From the records below, print only the part that opens with the line containing "Теплого зеленого оттенка" and closes with the line containing "Ein Vergleich sorgt"; omit the pictures.
(Provided records Opens)
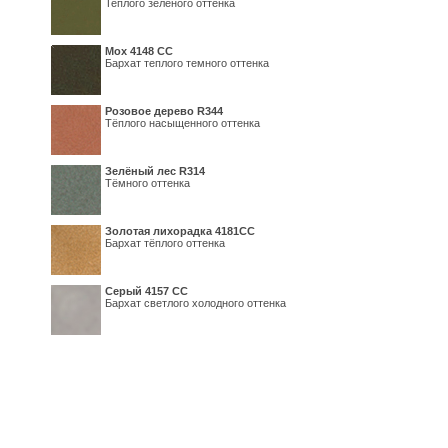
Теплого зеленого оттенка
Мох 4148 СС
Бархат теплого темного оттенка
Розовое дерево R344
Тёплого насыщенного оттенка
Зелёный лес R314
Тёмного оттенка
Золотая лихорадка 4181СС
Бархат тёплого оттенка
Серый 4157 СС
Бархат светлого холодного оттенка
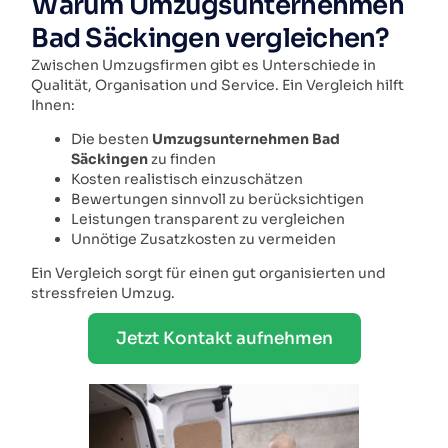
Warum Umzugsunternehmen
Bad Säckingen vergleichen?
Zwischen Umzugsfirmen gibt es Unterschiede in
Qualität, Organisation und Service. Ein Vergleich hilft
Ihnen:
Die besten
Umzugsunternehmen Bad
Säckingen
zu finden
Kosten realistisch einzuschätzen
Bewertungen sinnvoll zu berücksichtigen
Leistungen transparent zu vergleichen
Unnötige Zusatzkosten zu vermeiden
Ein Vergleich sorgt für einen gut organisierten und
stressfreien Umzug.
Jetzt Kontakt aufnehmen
(Provided records Closes)
(Provided records Opens)
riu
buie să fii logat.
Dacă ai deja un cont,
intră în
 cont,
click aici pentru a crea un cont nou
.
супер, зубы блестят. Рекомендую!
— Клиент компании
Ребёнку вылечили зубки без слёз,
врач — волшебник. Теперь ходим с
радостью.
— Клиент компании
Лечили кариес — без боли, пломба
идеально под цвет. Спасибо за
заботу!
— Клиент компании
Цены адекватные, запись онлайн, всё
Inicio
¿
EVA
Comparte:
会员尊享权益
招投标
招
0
(Provided records Closes)
■ Your response ■
Теплого зеленого оттенка
Мох 4148 СС
Бархат теплого темного оттенка
Розовое дерево R344
Тёплого насыщенного оттенка
Зелёный лес R314
Тёмного оттенка
Золотая лихорадка 4181СС
Бархат тёплого оттенка
Серый 4157 СС
Бархат светлого холодного оттенка
Warum Umzugsunternehmen
Bad Säckingen vergleichen?
Zwischen Umzugsfirmen gibt es Unterschiede in
Qualität, Organisation und Service. Ein Vergleich hilft
Ihnen:
Die besten
Umzugsunternehmen Bad
Säckingen
zu finden
Kosten realistisch einzuschätzen
Bewertungen sinnvoll zu berücksichtigen
Leistungen transparent zu vergleichen
Unnötige Zusatzkosten zu vermeiden
Ein Vergleich sorgt für einen gut organisierten und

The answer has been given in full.